Closed Totktonada closed 2 years ago
It's already done in the weekly report. Check out the last one and scroll to the bottom of the letter.
You will see this:
Just checked and reopened three of seven issues linked above. Sure, it is good to have information about 404 errors, but it does not guarantee that we'll not broke old URLs. This issue is about a tool that compares a set of available URLs before and after a change. If the latter set does not contain some items from the former, we're in a trouble.
If the website team does not bother about the website reliability, let's close the issue as won't fix rather than fixed.

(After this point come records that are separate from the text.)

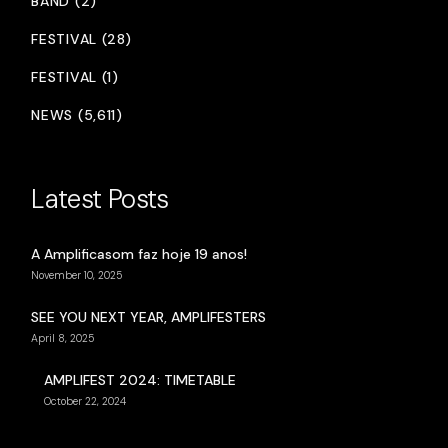
BAND (2)
FESTIVAL (28)
FESTIVAL (1)
NEWS (5,611)
Latest Posts
A Amplificasom faz hoje 19 anos!
November 10, 2025
SEE YOU NEXT YEAR, AMPLIFESTERS
April 8, 2025
AMPLIFEST 2024: TIMETABLE
October 22, 2024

Raw idea: we can start from a constant list of URLs and add new ones when the sitemap is changed.
Why that issue was closed? The referenced PR is doesn't solve the problem.
for now I will get letters about top-404 and make redirects. Or is it better to left this issue open?
This issue is not resolved. I already wrote why, see above. It seems I even convinced Artur, wow.
I still find broken URLs in projects' README files and docs from time to time. I still think that our users should not see 404 errors while going across links in our projects, on StackOverflow or in publications. Each of those URLs may be used rarely, but something is almost always going to broke.
If we'll not start to spot such problems before delivery, they will never gone. If so, the website will not be usable to give a link to the documentation. We should wrap all links in any docs or articles using achive.org or something like this.
It seems, I need to prove that we unable to use the always-broken website even within our organization. Okay.
I have a dump of all public repositories within the organization from 2020-08-18. Let's show hits and misses:
$ echo -e 'URL | Result |\n| --- | --- |'; grep -REho 'https?://(www\.)?tarantool.(org|io)/[^] <>"'"'"')]+' 2>/dev/null | grep -v '{{' | while read url; do url="${url%%.}"; url="${url%%,}"; result="$(curl -SsfL "${url}" 2>&1 >/dev/null && echo OK)"; echo "| ${url} | ${result} |"; done
Be fair and close as won't fix if you're not going to fix the real issue.
We might want to setup some kind of regular check for such misses.
Just brush Sasha's script a bit (apply unique
at least) and put it into nightly testing on GH.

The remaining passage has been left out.